The average temperature in the month of January varies from 37·0 to 38·0 in different parts of the county, and the average temperature for July from 59·7 to 62·0.

In England bright sunshine is most prevalent on the coast and decreases inland. The annual total amount for the south and east coast from Cornwall to Norfolk is nearly 1800 hours, whilst in the northern midland counties the amount is about 1200 hours. There are no definite data available for giving the amount for Berkshire, but there are probably about 1500 hours of bright sunshine in the year.

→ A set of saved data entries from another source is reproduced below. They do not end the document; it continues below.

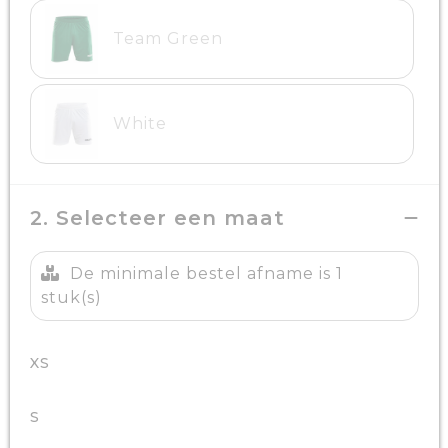
Team Green
White
2. Selecteer een maat
De minimale bestel afname is 1
stuk(s)
XS
S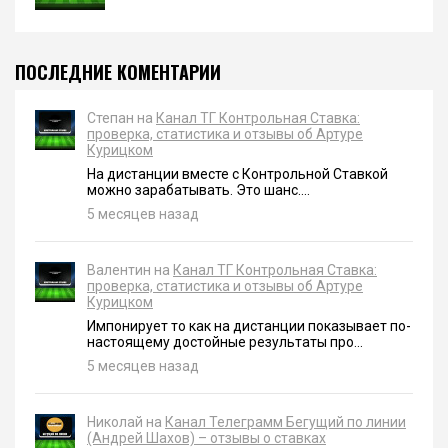
ПОСЛЕДНИЕ КОМЕНТАРИИ
Степан на
Канал ТГ Контрольная Ставка:
проверка, статистика и отзывы об Артуре
Курицком
На дистанции вместе с Контрольной Ставкой
можно зарабатывать. Это шанс....
5 месяцев назад
Валентин на
Канал ТГ Контрольная Ставка:
проверка, статистика и отзывы об Артуре
Курицком
Импонирует то как на дистанции показывает по-
настоящему достойные результаты про...
5 месяцев назад
Николай на
Канал Телеграмм Бегущий по линии
(Андрей Шахов) – отзывы о ставках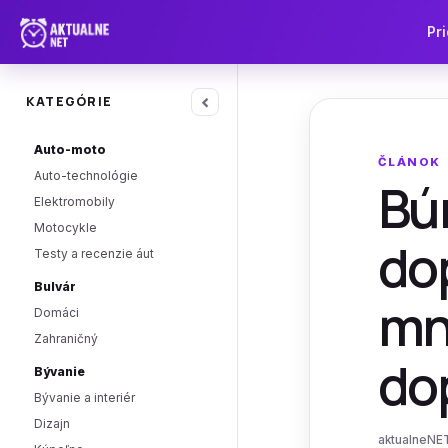
Pri
‹
KATEGÓRIE
Auto-moto
ČLÁNOK
Auto-technológie
Búr
Elektromobily
Motocykle
do
Testy a recenzie áut
Bulvár
mn
Domáci
Zahraničný
do
Bývanie
Bývanie a interiér
Dizajn
aktualneNET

The rainfall varies a good deal in different parts of the county. The amount is lowest in the north-east and highest in the south-west. Thus Wallingford and Cookham have a rainfall of about 23 inches a year on an average. At Reading, which is somewhat to the south-west, the amount is nearly 24 inches a year, and on a line running through Wellington College and Yattendon the amount is nearly 25 inches. Letcombe Regis and Ashbury have a rainfall of between 25 and 26 inches. At Faringdon the figure is above 26, and in the south-western corner of the county there is a rainfall of about 29 inches a year. The average yearly rainfall for the whole of England is 31·62 inches, and for the British Isles it is 39·25 inches. Looking at the extremes of rainfall in England we find the lowest at Shoeburyness with an average of 19·7 inches for the year, whilst Seathwaite in Cumberland has an average rainfall of 133·53 inches per annum.